Since 2004, the average length of a European campaign for an English side is 9 matches. There have been calls from some managers for the Premier League to allow sides who are in the Europa League to play on Monday nights – mostly notably Tony Pulis and Mauricio Pochettino. The Premier League themselves have stated that this wouldn’t be possible as they are keen for a fixture list that allows no team an advantage over another. However, as already mentioned, teams in the Europa League are already at a massive disadvantage and 64% of sides saw a poorer domestic performance as a result. Pulis bemoaned a “lack of preparation” stating that “you can’t get the lads out on the training field to do what you need”. Although, all fixtures have been allotted strict time slots following the Premier League’s new TV rights deal until the 2018/19 season; which makes fixture changes almost impossible. West Ham’s aim following their respectable 12th placed finish will be to push into the top half of the table and perhaps start to pursue the more conventional method of reaching Europe than through the Fair Play System. However, many argue that the Europa League hinders any attempts to reach the higher reaches of the Premier League and compete with the best sides as the workload the competition demands are far too great. Tony Pulis has also previously stated that the league games were “devalued” in the eyes of the players; leading to a poorer performance.

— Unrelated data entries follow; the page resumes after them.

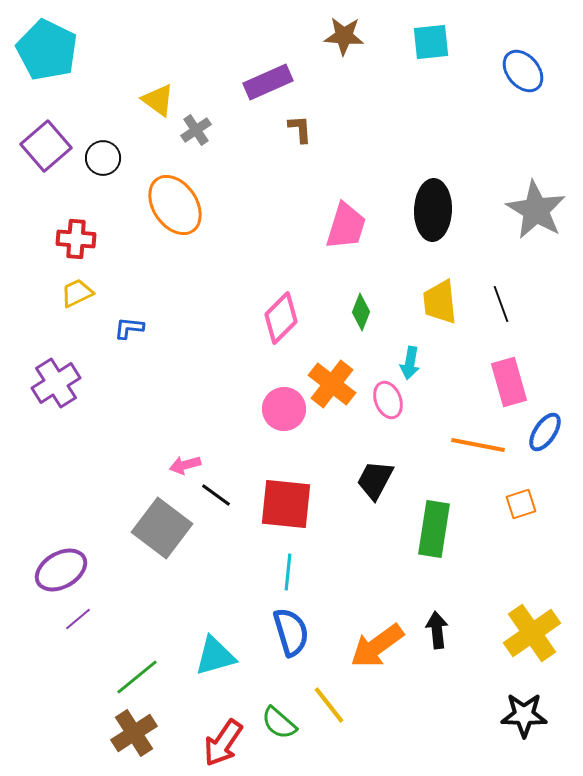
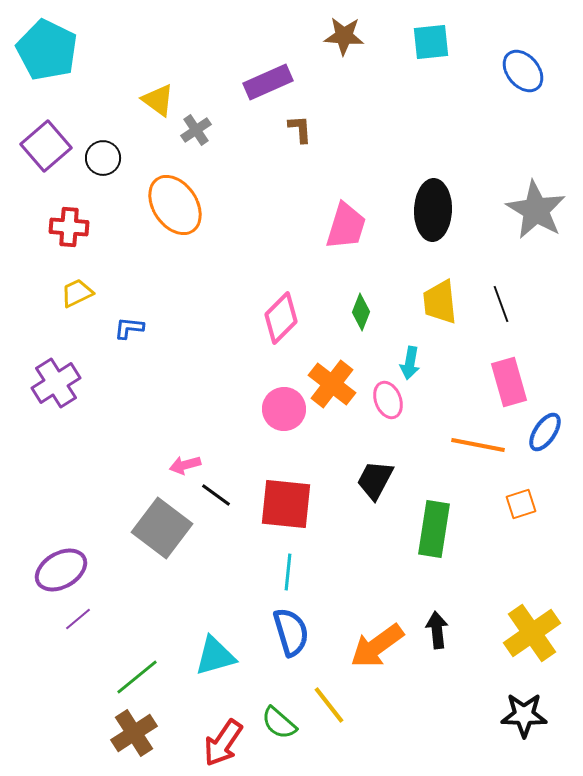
red cross at (76, 239): moved 7 px left, 12 px up
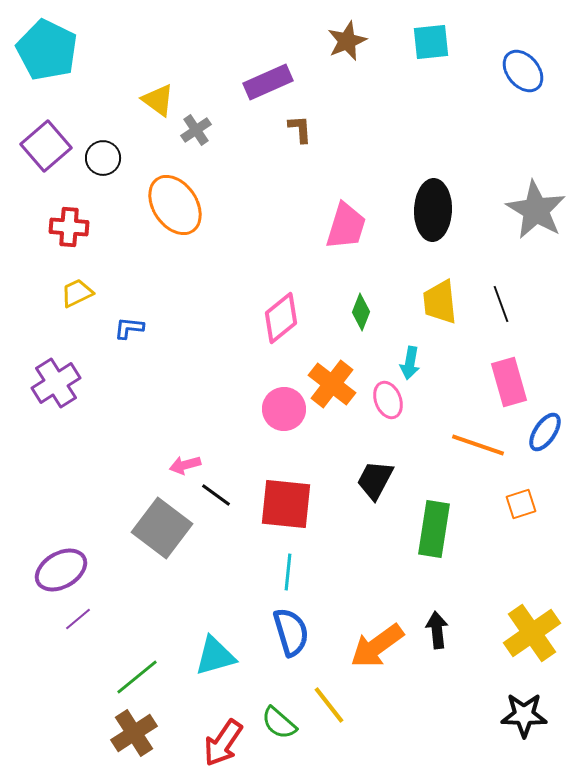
brown star at (344, 36): moved 3 px right, 5 px down; rotated 27 degrees counterclockwise
pink diamond at (281, 318): rotated 6 degrees clockwise
orange line at (478, 445): rotated 8 degrees clockwise
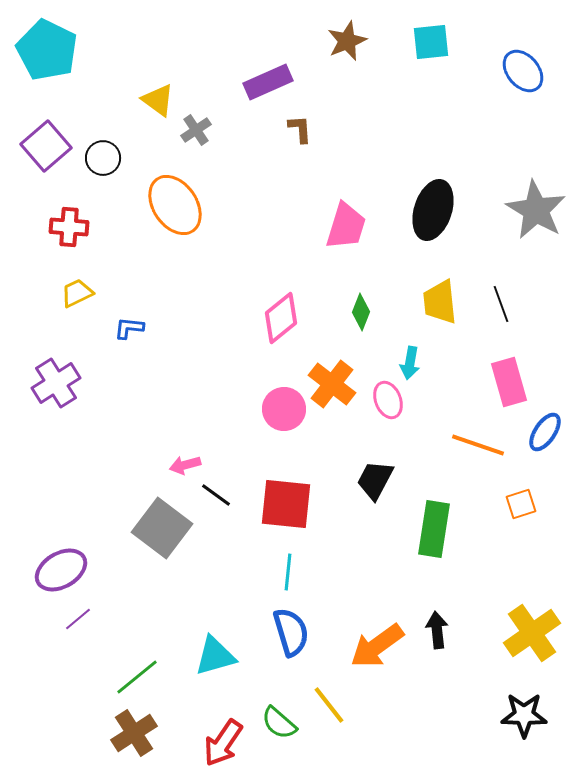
black ellipse at (433, 210): rotated 16 degrees clockwise
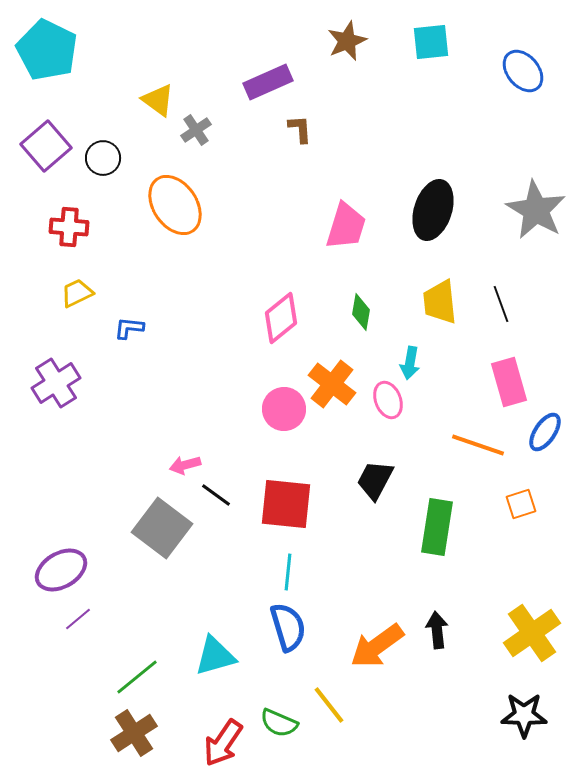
green diamond at (361, 312): rotated 12 degrees counterclockwise
green rectangle at (434, 529): moved 3 px right, 2 px up
blue semicircle at (291, 632): moved 3 px left, 5 px up
green semicircle at (279, 723): rotated 18 degrees counterclockwise
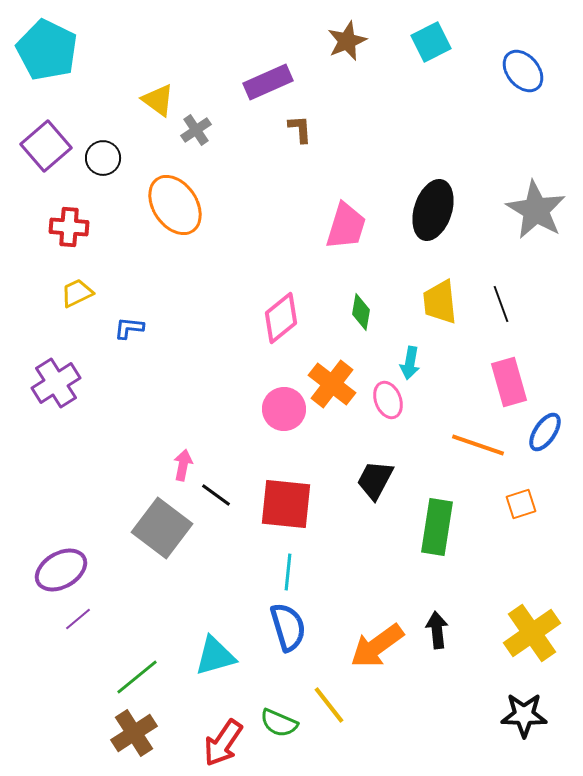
cyan square at (431, 42): rotated 21 degrees counterclockwise
pink arrow at (185, 465): moved 2 px left; rotated 116 degrees clockwise
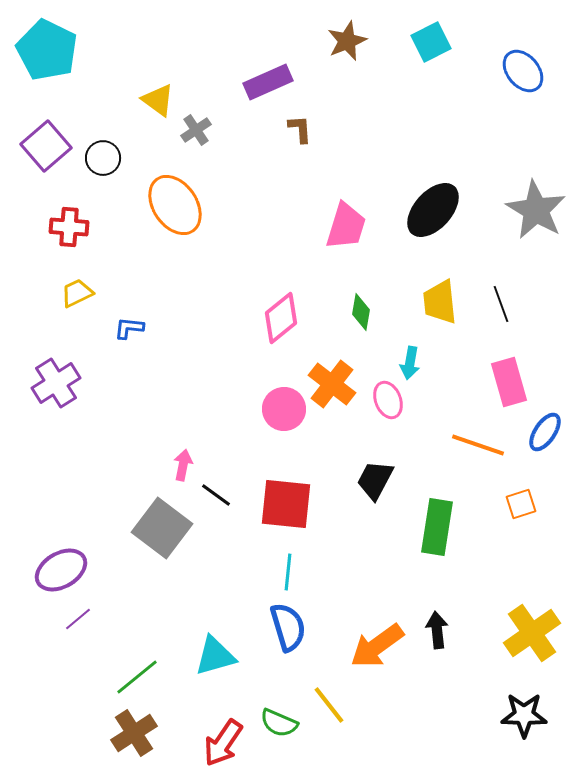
black ellipse at (433, 210): rotated 24 degrees clockwise
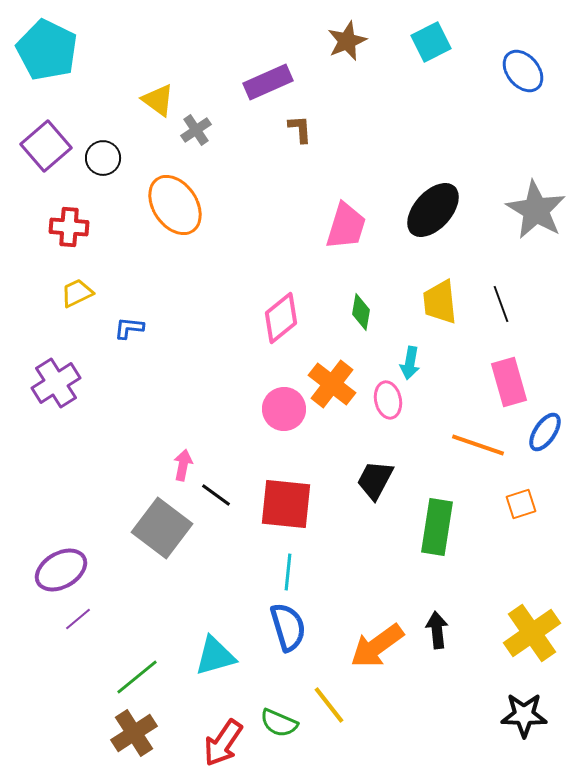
pink ellipse at (388, 400): rotated 9 degrees clockwise
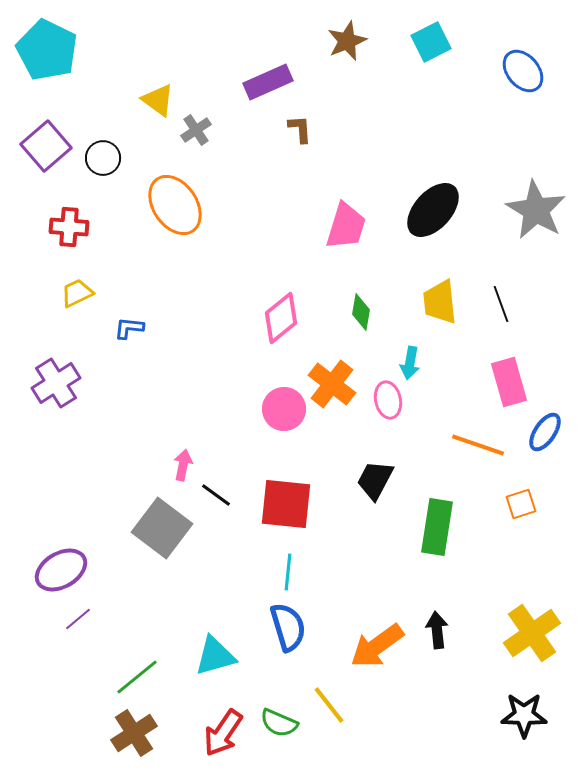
red arrow at (223, 743): moved 10 px up
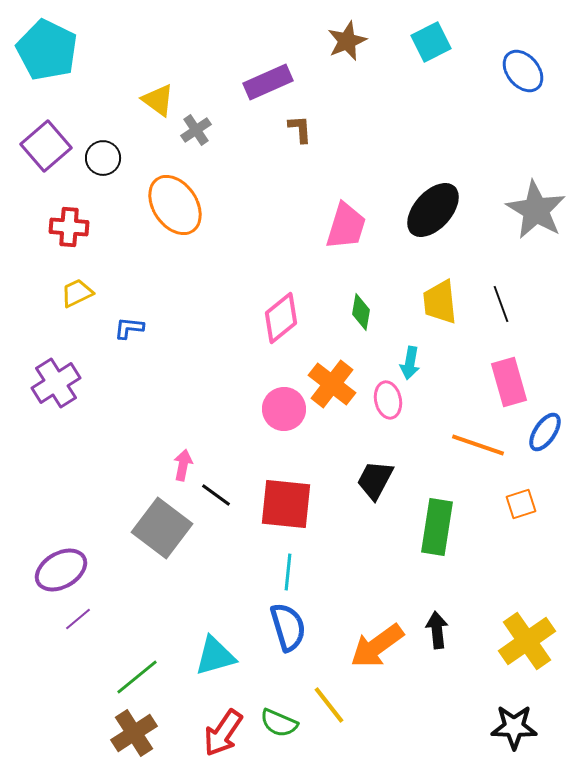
yellow cross at (532, 633): moved 5 px left, 8 px down
black star at (524, 715): moved 10 px left, 12 px down
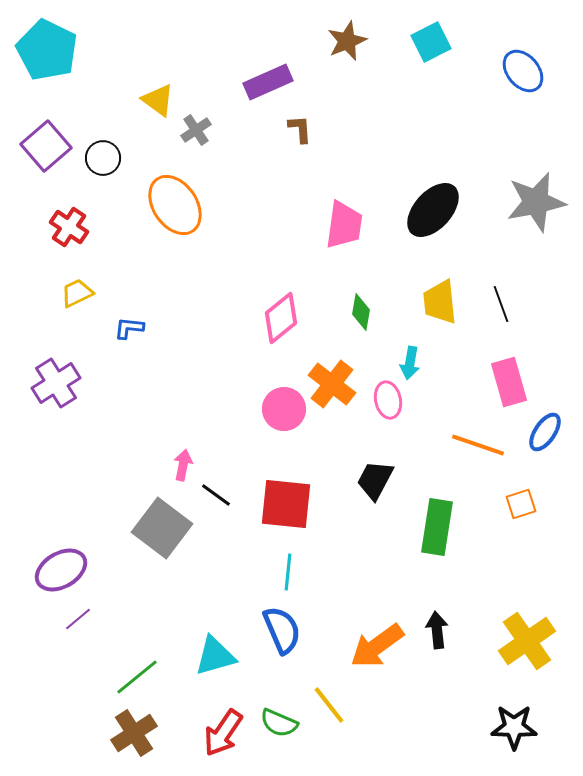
gray star at (536, 210): moved 8 px up; rotated 30 degrees clockwise
pink trapezoid at (346, 226): moved 2 px left, 1 px up; rotated 9 degrees counterclockwise
red cross at (69, 227): rotated 30 degrees clockwise
blue semicircle at (288, 627): moved 6 px left, 3 px down; rotated 6 degrees counterclockwise
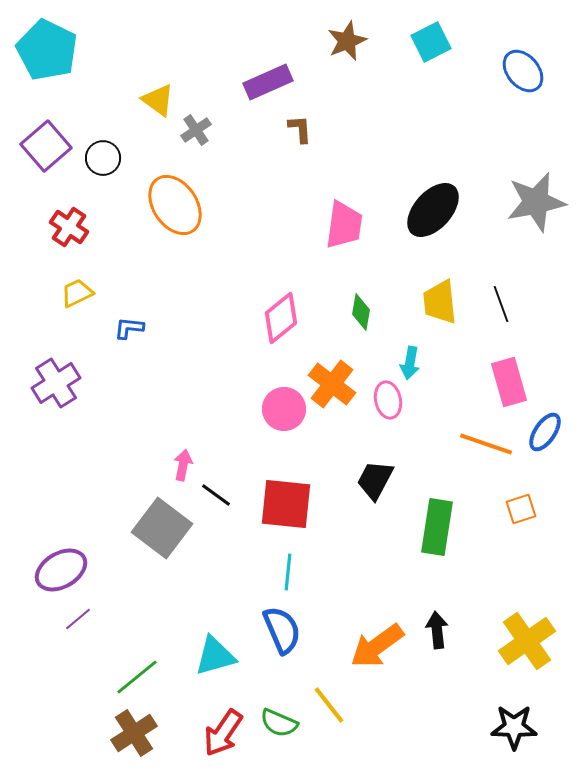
orange line at (478, 445): moved 8 px right, 1 px up
orange square at (521, 504): moved 5 px down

However, it may not all be doom and gloom for the Hammers as they march into European competition this summer. Former Bolton man and very recent promotion winner Kevin Davies feels that when European football is managed well, it can be a real boost for a team – “It is a different story when you are winning, games come thick and fast but you can’t wait for them”. Phil Neville has said that he feels the Europa League should not be viewed as a detriment to a season – “We embraced the competition at Everton and that is what you have to do”. This could potentially mean good news for West Ham, as their owners have already announced that they aim to take the Europa League seriously and will invest heavily in the next campaign. In addition to this, the board now have the opportunity to sign a manager with more recent European experience that Big Sam Allardyce in the likes of former West Ham man Slaven Bili? – who has been linked with a move to east London in recent days.

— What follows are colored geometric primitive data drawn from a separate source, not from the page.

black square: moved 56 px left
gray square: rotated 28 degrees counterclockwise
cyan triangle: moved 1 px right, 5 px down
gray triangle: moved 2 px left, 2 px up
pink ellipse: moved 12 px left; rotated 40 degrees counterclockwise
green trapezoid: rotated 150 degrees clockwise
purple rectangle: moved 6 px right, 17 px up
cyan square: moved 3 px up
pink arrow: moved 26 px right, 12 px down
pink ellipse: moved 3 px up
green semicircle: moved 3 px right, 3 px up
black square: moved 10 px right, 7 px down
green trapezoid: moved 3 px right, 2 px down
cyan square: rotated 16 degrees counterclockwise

West Ham will have to be careful to not focus too much on the glamour of European competition however. While the Europa League does offer some financial windfall in the form of ticket sales and prize money; it is important to remember that while the money from the competition is very welcome – dropping a couple of places down the division can cost a club millions in potential income.

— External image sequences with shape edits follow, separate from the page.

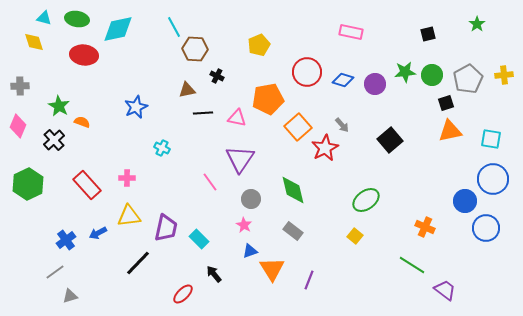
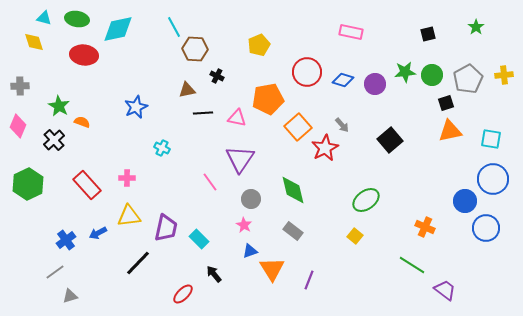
green star at (477, 24): moved 1 px left, 3 px down
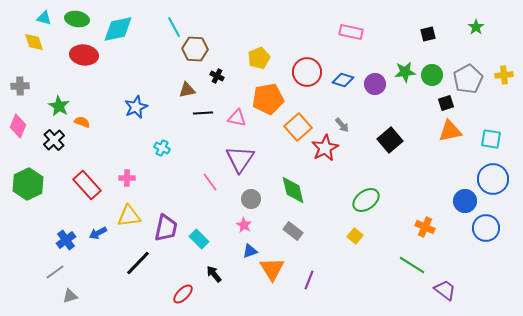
yellow pentagon at (259, 45): moved 13 px down
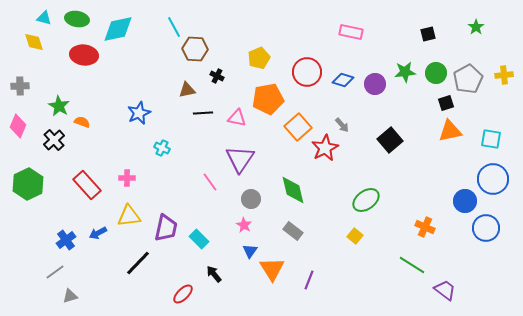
green circle at (432, 75): moved 4 px right, 2 px up
blue star at (136, 107): moved 3 px right, 6 px down
blue triangle at (250, 251): rotated 35 degrees counterclockwise
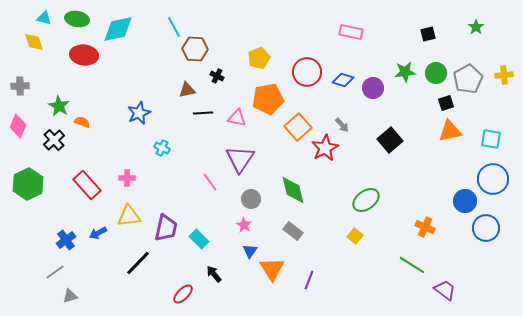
purple circle at (375, 84): moved 2 px left, 4 px down
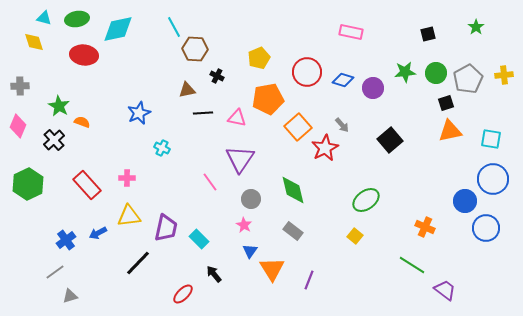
green ellipse at (77, 19): rotated 20 degrees counterclockwise
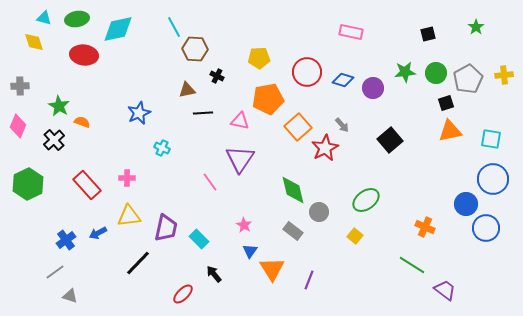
yellow pentagon at (259, 58): rotated 20 degrees clockwise
pink triangle at (237, 118): moved 3 px right, 3 px down
gray circle at (251, 199): moved 68 px right, 13 px down
blue circle at (465, 201): moved 1 px right, 3 px down
gray triangle at (70, 296): rotated 35 degrees clockwise
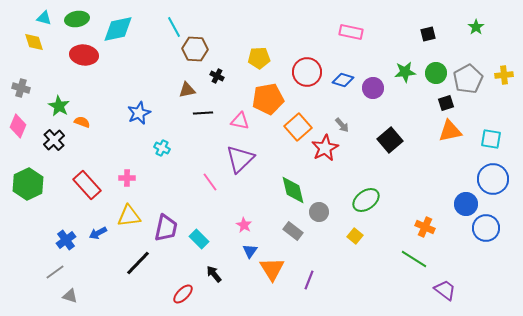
gray cross at (20, 86): moved 1 px right, 2 px down; rotated 18 degrees clockwise
purple triangle at (240, 159): rotated 12 degrees clockwise
green line at (412, 265): moved 2 px right, 6 px up
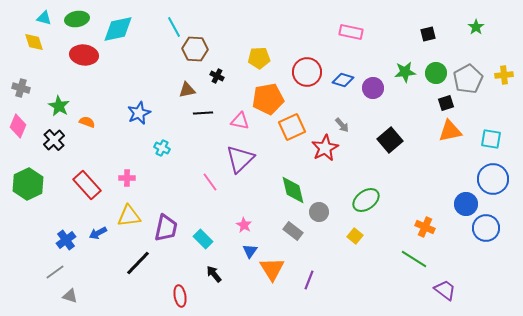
orange semicircle at (82, 122): moved 5 px right
orange square at (298, 127): moved 6 px left; rotated 16 degrees clockwise
cyan rectangle at (199, 239): moved 4 px right
red ellipse at (183, 294): moved 3 px left, 2 px down; rotated 55 degrees counterclockwise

Football is an incredibly unpredictable game and I am sure next season will be no different. It is clear that the domestic demise experienced by so many teams is not purely a result of competing in Europe; but that it is down to a huge amount of demands of ever-improving sides, the game reaching higher stakes than ever before, and the sense of hope and expectation that all fans feel going into a new campaign. It remains to be seen as to whether West Ham can experience a successful campaign while also battling on the European stage. No doubt large investment, strong leadership, and a sense of pride of playing the final season at the Boleyn Ground will fuel the players into giving it one hell of a go. However, when modern game is one that so highly values success in domestic affairs, is it worth going into the furthest corners of Europe whilst running the risk of detriment to your own home campaign? We’ll see what West Ham reckon.